Cost of Capital (COC) is a critical concept in understanding firm value, defined as that rate of return (return on investment) an investor must receive to entice the investor to commit capital to the proposed investment.
Owners of companies must understand the important role cost of capital plays in transaction value determination. Owners focus on company value in terms of the amount that can be obtained in a sale transaction (Transaction Value or Transaction Price). However, the sale of a company can be a complex dynamic. An investor considers alternative investments on a comparative risk-return basis. A sales transaction requires not only a seller, but also a buyer who is willing to buy/invest in a company and will consider alternative investments that may carry less risk and even greater return (Return on Investment, “ROI”).
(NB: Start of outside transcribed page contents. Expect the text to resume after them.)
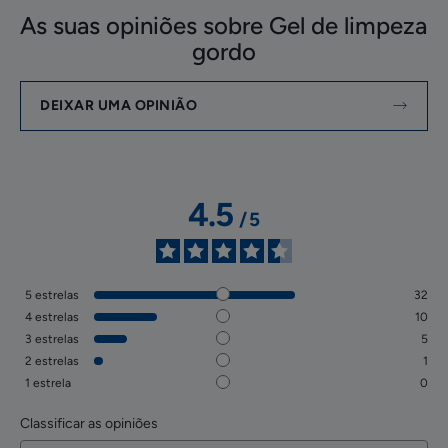
As suas opiniões sobre Gel de limpeza
gordo
DEIXAR UMA OPINIÃO
4.5
/
5
5
estrelas
32
4
estrelas
10
3
estrelas
5
2
estrelas
1
1
estrela
0
Classificar as opiniões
Two points of understanding regarding cost of capital are critical:
- First, an investor’s cost of capital limits the amount an investor will pay for a company or any other investment.
- Second, if the seller’s desired transaction value yields a return less than the buyer’s cost of capital, it is unlikely a sale transaction will occur.
We will return to cost of capital and its implications when we journey to “EBITDA” and “Multiples” Ports of Call.
Noise, Cost of Capital, EBITDA and Multiples will be explored regarding how they are connected and interact and their importance in understanding firm value will be discussed.
Investors must make their required rate of return (return on investment “ROI”) or they will not invest.